◆ **TRY IT**
Quote the entries word for word. Omit the pictures.

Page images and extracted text
▽

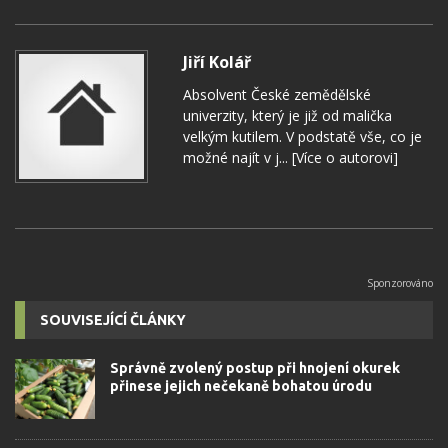
Jiří Kolář
Absolvent České zemědělské
univerzity, který je již od malička
velkým kutilem. V podstatě vše, co je
možné najít v j...
[Více o autorovi]
SOUVISEJÍCÍ ČLÁNKY
Správně zvolený postup při hnojení okurek
přinese jejich nečekaně bohatou úrodu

△

◆ **YOUR SOLUTION**
Jiří Kolář
Absolvent České zemědělské
univerzity, který je již od malička
velkým kutilem. V podstatě vše, co je
možné najít v j...
[Více o autorovi]
SOUVISEJÍCÍ ČLÁNKY
Správně zvolený postup při hnojení okurek
přinese jejich nečekaně bohatou úrodu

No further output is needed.